What the exercise asks
From the line containing "Point out 'pancreas'." onward, retype each line of the entries below exactly, last line included.

=== Input records ===

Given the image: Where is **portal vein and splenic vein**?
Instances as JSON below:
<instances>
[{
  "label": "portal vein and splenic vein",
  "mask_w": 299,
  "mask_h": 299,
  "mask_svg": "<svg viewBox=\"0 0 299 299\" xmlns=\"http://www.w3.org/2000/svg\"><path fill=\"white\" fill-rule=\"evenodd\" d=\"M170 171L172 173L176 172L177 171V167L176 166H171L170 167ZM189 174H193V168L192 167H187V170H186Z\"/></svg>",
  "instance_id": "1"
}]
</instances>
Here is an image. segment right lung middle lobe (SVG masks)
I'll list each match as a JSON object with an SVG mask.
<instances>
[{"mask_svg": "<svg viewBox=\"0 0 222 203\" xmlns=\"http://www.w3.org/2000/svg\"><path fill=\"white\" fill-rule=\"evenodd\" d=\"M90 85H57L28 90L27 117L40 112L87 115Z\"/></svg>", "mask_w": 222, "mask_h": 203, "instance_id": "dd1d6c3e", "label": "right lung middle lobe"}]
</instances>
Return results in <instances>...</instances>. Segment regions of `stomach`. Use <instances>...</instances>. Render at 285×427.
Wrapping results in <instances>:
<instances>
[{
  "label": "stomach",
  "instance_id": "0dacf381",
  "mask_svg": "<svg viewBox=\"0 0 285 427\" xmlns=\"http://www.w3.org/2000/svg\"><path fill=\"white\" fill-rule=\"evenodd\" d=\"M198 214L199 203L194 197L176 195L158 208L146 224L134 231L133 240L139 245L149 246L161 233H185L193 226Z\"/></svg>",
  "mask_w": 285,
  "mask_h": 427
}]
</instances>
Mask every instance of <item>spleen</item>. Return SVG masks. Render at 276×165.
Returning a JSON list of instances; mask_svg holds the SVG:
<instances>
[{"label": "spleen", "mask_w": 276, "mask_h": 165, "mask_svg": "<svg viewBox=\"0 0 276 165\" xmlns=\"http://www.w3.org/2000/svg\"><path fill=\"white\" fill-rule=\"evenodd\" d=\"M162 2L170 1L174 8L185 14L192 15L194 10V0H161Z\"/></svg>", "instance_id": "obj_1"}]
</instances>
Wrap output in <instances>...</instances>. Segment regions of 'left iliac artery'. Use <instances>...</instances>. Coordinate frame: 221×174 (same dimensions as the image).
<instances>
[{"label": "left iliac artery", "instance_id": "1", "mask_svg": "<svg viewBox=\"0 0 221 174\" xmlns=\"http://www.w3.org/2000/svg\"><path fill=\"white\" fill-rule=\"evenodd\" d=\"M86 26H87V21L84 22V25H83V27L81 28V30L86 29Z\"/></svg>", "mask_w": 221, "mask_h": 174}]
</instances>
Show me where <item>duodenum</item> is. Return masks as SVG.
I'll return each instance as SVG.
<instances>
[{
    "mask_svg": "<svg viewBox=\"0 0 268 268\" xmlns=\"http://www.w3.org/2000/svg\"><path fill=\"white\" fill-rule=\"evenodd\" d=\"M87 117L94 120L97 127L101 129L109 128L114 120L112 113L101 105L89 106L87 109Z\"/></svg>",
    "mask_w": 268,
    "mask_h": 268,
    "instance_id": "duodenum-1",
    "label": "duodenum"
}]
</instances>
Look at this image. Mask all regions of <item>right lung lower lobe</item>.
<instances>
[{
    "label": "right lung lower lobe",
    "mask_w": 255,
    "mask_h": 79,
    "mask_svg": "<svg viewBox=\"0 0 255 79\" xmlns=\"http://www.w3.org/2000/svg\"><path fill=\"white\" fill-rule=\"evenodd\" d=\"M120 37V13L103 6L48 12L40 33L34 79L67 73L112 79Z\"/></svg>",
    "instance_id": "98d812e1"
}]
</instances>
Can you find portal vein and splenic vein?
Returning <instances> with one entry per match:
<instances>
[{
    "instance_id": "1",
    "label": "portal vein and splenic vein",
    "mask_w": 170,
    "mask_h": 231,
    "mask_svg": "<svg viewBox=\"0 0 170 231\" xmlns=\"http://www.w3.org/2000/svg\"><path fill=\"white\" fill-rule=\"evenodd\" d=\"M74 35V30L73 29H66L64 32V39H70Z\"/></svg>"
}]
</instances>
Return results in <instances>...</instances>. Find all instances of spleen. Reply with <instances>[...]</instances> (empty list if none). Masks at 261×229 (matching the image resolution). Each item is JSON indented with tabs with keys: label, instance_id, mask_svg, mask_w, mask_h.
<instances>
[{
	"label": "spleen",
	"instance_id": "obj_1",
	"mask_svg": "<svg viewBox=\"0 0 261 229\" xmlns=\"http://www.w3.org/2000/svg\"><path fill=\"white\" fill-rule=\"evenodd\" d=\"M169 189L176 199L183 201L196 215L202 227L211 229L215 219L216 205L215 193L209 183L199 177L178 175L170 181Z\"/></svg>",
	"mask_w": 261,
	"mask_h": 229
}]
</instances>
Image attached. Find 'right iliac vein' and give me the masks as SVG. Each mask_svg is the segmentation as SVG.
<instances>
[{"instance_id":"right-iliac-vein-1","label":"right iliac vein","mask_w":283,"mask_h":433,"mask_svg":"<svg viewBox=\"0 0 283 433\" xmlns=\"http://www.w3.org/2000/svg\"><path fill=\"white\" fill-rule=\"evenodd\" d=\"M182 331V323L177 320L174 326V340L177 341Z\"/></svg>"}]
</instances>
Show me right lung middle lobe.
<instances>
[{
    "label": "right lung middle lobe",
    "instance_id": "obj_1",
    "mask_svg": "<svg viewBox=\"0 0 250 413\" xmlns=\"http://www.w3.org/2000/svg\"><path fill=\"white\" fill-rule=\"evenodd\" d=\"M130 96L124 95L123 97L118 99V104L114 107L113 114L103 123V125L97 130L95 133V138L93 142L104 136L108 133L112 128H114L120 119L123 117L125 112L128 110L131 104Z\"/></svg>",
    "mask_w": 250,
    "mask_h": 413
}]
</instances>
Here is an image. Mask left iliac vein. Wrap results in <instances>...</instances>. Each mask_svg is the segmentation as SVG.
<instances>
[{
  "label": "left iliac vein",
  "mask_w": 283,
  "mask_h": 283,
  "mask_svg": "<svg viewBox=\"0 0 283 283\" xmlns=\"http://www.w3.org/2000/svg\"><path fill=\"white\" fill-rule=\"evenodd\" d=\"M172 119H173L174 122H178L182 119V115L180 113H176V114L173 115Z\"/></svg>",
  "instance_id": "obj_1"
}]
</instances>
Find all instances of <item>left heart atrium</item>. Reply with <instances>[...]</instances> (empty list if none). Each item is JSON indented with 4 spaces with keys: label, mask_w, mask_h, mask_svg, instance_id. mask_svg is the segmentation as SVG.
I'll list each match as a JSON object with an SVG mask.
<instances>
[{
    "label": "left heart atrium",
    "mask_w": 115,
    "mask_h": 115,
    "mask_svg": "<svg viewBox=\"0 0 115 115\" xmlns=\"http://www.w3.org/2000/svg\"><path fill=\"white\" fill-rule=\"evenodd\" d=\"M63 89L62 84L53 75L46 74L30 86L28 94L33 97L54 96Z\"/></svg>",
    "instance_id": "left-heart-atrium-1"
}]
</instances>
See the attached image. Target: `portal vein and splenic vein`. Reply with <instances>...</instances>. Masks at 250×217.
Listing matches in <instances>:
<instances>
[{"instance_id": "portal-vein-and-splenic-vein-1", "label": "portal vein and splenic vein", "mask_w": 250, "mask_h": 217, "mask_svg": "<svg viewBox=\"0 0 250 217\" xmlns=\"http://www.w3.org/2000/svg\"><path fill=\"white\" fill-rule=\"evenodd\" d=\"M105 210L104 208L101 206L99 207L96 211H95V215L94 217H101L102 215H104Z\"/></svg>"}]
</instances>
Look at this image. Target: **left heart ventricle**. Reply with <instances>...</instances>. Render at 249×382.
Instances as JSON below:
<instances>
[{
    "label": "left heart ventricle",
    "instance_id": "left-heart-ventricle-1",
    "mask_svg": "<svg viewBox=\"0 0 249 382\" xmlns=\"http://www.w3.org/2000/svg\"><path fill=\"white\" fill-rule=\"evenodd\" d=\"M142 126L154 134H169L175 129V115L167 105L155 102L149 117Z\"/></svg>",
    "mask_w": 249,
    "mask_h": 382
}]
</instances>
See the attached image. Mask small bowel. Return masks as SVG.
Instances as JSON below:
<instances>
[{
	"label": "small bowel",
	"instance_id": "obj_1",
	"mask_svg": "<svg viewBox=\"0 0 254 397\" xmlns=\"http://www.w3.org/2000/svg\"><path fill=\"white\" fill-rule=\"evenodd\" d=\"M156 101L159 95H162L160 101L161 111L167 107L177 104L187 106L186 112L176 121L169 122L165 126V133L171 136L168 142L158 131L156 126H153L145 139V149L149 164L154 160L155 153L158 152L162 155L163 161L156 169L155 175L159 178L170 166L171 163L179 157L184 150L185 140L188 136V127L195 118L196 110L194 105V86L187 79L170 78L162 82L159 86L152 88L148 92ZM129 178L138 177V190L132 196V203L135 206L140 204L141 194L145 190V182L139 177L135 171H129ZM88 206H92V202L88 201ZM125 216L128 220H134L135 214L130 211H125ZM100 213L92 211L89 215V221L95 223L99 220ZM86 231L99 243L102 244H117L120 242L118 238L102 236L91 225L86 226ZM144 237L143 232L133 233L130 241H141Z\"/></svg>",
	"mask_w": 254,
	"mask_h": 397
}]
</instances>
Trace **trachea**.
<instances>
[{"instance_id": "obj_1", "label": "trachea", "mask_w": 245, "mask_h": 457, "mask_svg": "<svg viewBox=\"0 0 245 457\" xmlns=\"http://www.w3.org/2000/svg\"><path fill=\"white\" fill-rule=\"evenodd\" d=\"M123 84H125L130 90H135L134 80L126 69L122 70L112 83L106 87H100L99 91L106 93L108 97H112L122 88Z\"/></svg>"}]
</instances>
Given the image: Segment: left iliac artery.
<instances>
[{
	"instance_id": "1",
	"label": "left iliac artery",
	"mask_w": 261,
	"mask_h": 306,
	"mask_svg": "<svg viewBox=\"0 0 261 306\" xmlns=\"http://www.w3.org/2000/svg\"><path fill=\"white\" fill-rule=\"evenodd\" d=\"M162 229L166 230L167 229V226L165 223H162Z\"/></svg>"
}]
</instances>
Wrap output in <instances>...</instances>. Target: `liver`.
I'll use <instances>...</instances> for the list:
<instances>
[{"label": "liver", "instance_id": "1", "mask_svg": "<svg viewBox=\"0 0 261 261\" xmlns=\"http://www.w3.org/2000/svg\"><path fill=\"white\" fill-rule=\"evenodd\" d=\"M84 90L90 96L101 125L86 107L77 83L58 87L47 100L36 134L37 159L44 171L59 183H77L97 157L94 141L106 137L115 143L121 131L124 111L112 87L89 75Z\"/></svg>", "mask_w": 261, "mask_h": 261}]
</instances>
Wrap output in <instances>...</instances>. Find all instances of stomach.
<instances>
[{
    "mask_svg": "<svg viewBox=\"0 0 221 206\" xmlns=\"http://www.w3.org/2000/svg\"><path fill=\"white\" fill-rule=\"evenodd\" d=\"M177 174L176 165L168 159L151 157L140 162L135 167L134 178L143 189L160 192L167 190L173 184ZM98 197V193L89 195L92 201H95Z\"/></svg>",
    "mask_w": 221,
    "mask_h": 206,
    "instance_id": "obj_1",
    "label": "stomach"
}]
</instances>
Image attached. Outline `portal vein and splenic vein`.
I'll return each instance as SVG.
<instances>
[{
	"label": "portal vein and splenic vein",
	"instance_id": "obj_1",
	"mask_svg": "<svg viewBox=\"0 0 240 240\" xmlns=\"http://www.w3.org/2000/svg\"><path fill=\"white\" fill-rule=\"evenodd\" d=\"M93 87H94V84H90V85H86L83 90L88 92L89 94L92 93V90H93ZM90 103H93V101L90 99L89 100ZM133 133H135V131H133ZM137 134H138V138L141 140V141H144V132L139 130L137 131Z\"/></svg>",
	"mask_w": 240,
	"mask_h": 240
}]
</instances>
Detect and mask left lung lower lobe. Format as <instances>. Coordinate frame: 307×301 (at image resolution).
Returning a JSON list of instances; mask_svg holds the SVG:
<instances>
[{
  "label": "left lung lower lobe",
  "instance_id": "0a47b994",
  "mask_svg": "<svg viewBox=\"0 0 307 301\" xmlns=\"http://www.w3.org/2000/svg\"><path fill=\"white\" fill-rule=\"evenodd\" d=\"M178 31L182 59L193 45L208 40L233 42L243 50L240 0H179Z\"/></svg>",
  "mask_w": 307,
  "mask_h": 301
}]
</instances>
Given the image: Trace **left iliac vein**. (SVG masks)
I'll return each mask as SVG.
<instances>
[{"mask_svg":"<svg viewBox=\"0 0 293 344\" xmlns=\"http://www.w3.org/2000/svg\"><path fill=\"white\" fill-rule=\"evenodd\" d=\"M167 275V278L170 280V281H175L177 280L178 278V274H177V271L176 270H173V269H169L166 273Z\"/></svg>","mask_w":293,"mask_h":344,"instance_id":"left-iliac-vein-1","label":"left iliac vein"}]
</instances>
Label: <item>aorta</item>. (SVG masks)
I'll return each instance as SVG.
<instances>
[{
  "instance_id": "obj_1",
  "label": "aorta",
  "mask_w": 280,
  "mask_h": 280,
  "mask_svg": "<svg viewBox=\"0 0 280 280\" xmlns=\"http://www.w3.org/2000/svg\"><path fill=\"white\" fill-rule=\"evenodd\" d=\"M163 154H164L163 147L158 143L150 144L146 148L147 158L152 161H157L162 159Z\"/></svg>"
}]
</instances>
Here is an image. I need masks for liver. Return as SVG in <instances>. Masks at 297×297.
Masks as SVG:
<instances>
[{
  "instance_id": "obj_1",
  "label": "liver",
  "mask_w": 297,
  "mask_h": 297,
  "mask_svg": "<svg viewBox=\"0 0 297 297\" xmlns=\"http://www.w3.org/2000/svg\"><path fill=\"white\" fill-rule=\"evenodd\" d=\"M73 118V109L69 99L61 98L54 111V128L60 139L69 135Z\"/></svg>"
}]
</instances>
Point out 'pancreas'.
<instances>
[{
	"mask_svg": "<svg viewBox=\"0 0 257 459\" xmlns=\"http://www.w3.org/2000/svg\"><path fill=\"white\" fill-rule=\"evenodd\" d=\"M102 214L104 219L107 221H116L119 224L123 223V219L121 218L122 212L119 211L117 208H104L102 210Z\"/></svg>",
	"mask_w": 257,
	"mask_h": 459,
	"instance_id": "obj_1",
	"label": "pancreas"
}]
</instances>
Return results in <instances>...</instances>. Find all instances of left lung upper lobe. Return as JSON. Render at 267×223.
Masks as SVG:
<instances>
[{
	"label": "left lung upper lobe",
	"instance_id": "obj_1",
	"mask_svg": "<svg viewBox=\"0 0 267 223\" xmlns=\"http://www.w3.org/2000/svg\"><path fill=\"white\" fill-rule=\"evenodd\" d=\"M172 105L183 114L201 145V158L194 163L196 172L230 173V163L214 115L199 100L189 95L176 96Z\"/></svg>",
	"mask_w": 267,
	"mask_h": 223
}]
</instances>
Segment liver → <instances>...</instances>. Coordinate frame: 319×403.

===

Solution
Point out 'pancreas'.
<instances>
[{
	"mask_svg": "<svg viewBox=\"0 0 257 459\" xmlns=\"http://www.w3.org/2000/svg\"><path fill=\"white\" fill-rule=\"evenodd\" d=\"M102 214L104 219L107 221H116L119 224L123 223V219L121 218L122 212L119 211L117 208H104L102 210Z\"/></svg>",
	"mask_w": 257,
	"mask_h": 459,
	"instance_id": "obj_1",
	"label": "pancreas"
}]
</instances>
Return results in <instances>...</instances>. Find all instances of left lung upper lobe. Return as JSON. Render at 267×223.
Masks as SVG:
<instances>
[{
	"label": "left lung upper lobe",
	"instance_id": "obj_1",
	"mask_svg": "<svg viewBox=\"0 0 267 223\" xmlns=\"http://www.w3.org/2000/svg\"><path fill=\"white\" fill-rule=\"evenodd\" d=\"M172 105L183 114L201 145V158L194 163L196 172L230 173V163L214 115L199 100L189 95L176 96Z\"/></svg>",
	"mask_w": 267,
	"mask_h": 223
}]
</instances>
Segment liver → <instances>...</instances>. Coordinate frame: 319×403.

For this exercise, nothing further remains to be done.